ZONA COSTEIRA: UM EXEMPLO DO LITORAL DO PARANÁ

Gabriela M. Ignácio Karina B. Rebuli

Lilian Anne Krug Liliane Kotler Maiara P. Tel

Soraya M. Patchineelam [email protected]

Universidade Federal do Paraná

INTRODUÇÃO

A região costeira é um ecossistema frágil devido a sua localização na interface

continente-oceano-atmosfera, onde os processos físicos, químicos, biológicos e geológicos

característicos desta zona de interação atuam de forma dinâmica. A estabilidade sedimentar e

morfológica de uma região costeira é controlada, na escala mundial, pelas oscilações do nível

relativo do mar e pela tectônica global e, na escala regional, pelo balanço entre os processos

meteorológicos e oceanográficos e as descargas fluvial e sedimentar. Além desses fatores

naturais, a região costeira abriga mais da metade da população mundial, configurando o impacto

antrópico mais um fator determinante sobre o balanço sedimentar e a morfologia da linha de

costa.

A grande pressão antrópica sobre a zona costeira – que abriga cerca de 70% da população

mundial – intensifica ou ameniza a perda de propriedade e terreno causada pelos processos

naturais. O potencial econômico de regiões costeiras depende, dentre outros fatores, da sua

estabilidade morfológica. Por exemplo, praias com potencial erosivo não comportam intensa

urbanização e edificação, sendo, portanto, desfavoráveis para o investimento no turismo

tradicional. Litorais sujeitos a intensa deriva litorânea são desfavoráveis à construção ou ao

aprofundamento de canais de navegação. Muitas vezes, porém, as atividades antrópicas são

iniciadas sem estudos prévios de impacto ambiental e os gastos com outras obras, realizadas a

fim de minimizar esses efeitos, trazem prejuízo para as atividades, podendo mesmo inviabilizá-

las economicamente.

O litoral brasileiro, com extensão aproximada de 8.500 km, apresenta diversos estágios de

erosão e, menos freqüentemente, acresção costeira. Além da grande pressão demográfica sobre

esta área, o estágio atual de aumento do nível eustático do mar eleva o número de áreas sob

efeito dos processos erosivos, podendo converter esta região em área de risco ou de difícil gestão

em um futuro próximo.

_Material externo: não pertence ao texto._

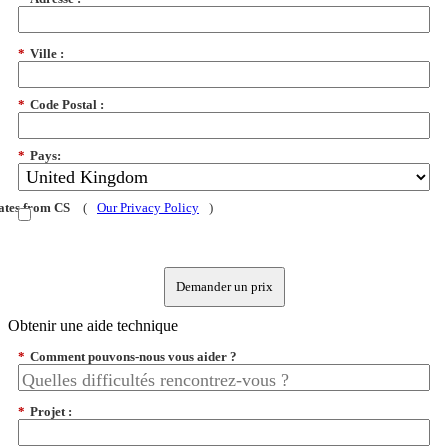
*
Ville :
*
Code Postal :
*
Pays:
dates from CS
(
Our Privacy Policy
)
Demander un prix
Obtenir une aide technique
*
Comment pouvons-nous vous aider ?
*
Projet :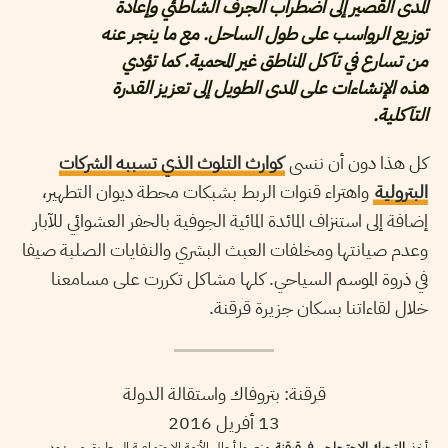
المدى القصير إلى اضطراب الجرف الشاطئي وإعادة
توزيع الرواسب على طول الساحل. مع ما ينجر عنه
من تسارع في تآكل المناطق غير المحمية. كما تؤدي
هذه الإنشاءات على المدى الطويل إلى تعزيز القدرة
التآكلية.
كل هذا دون أن ننسى
كوارث التلوث الذي تسببه الشركات
البترولية
واهتراء قنوات الربط بشبكات محطة ديوان التطهير،
إضافة إلى استنزاف المائدة المائية الجوفية بالحفر العشوائي للآبار
وعدم صيانتها ومخلفات العبث البشري والنفايات الصلبة صيفا
في ذروة الموسم السياحي. كلها مشاكل تكررت على مسامعنا
خلال لقاءاتنا بسكان جزيرة قرقنة.
قرقنة: بتروفاك واستقالة الدولة
13 أفريل 2016
أخذ
التحرك الإحتجاجي في قرقنة
منعرجا أحال الأزمة الإجتماعية إلى طريق مسدود.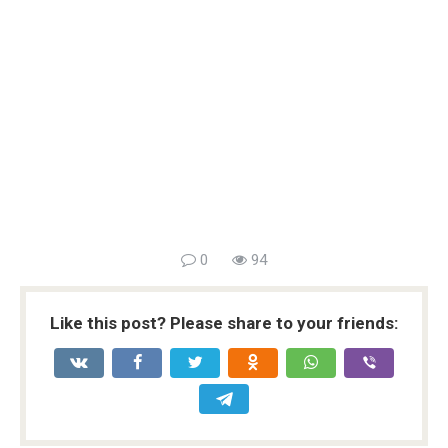
0
94
Like this post? Please share to your friends: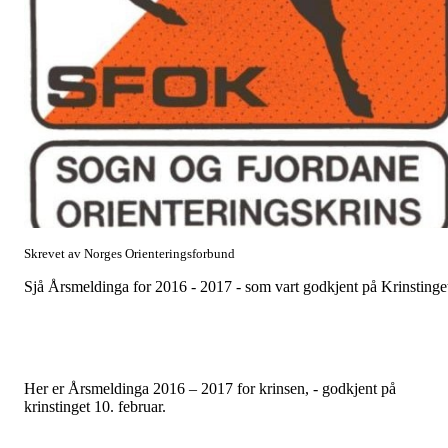
Skrevet av Norges Orienteringsforbund
Sjå Årsmeldinga for 2016 - 2017 - som vart godkjent på Krinstinge
Her er Årsmeldinga 2016 – 2017 for krinsen, - godkjent på
krinstinget 10. februar.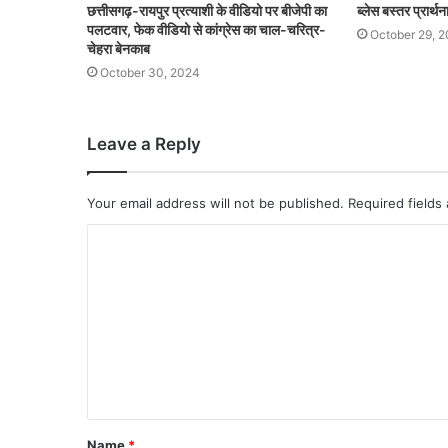
छत्तीसगढ़-रायपुर प्रत्याशी के वीडियो पर बीजेपी का
ब्लेस बस्तर प्रार्
पलटवार, फेक वीडियो से कांग्रेस का चाल-चरित्र-
October 29, 
चेहरा बेनकाब
October 30, 2024
Leave a Reply
Your email address will not be published.
Required fields
Name
*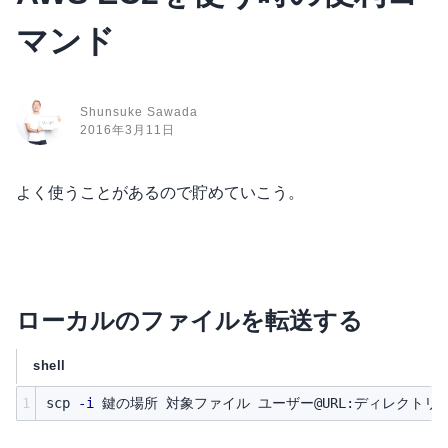
マンド
Shunsuke Sawada
2016年3月11日
よく使うことがあるので貯めていこう。
ローカルのファイルを転送する
shell
1
scp 
-i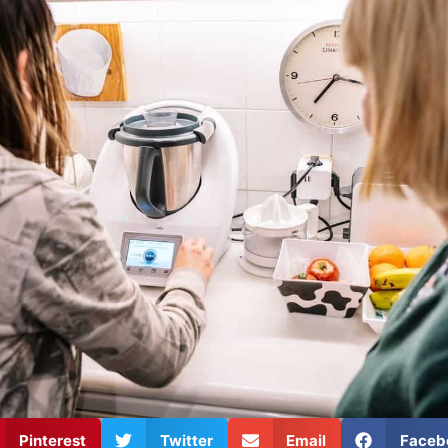
Pinterest
Twitter
Email
Faceb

Portanto, o entendimento dos processos costeiros naturais e do impacto

antrópico é essencial para o planejamento do uso, ocupação e conservação desse ambiente tão

importante.

Este trabalho tem como objetivo avaliar o atual estado morfológico do litoral paranaense

na região do Balneário de Pontal do Sul, localizado na desembocadura sul do Complexo

Estuarino de Paranaguá (CEP), em função dos processos naturais e das atividades antrópicas que,

cronologicamente, se intensificaram a partir da década de 50.

ÁREA DE ESTUDO

O litoral do Estado do Paraná localiza-se na costa cristalina que se estende do sul do

Espírito Santo até o Cabo de Santa Marta em Santa Catarina (Silveira, 1964). Neste segmento do

litoral brasileiro, a linha de costa descreve uma grande reentrância, formando um vastíssimo

“golfo”, cujo ponto mais profundo é o Complexo Estuarino de Paranaguá (Figura. 01). A

geologia regional apresenta de um lado as rochas pré-cambrianas da Serra do Mar e do outro a

planície costeira, constituída principalmente por sedimentos arenosos e areno-argilosos

quaternários (Angulo, 1996). A continuidade da planície costeira é interrompida por três

sistemas estuarino-lagunares denominados baías de Guaratuba, Paranaguá e Pinheiros (Angulo,

1993; Köhler, 1996).

A desembocadura sul do CEP, onde se localiza o Balneário de Pontal do Sul (25º 35’S,

48º21W - Figura 01), apresenta regime de micro-maré semi-diurna, com correntes de deriva

litorânea que predominam de Sul para Norte. Esse sentido de deriva reflete o predomínio da

energia das ondas provenientes de Sul-Sudeste, relacionadas com a passagem de frentes-frias

(Angulo, 1996). A influência das ondas na morfologia local é limitada pela presença dessa

desembocadura e bancos arenosos a ela associados, podendo ser diferenciados três setores nesta

região: (I) um interno dominado pela ação das correntes da desembocadura, (II) um

intermediário e (III) um externo mais exposto à ação das ondas (Figura 01). Segundo a

classificação da dinâmica da linha de costa proposta por Angulo (1993), o setor I é do tipo

moderadamente instável, o II é do tipo instável e o III, estável. Os dois primeiros localizam-se no

balneário Pontal do Sul e o terceiro no balneário Atami (25º 35’S, 48º 22’W).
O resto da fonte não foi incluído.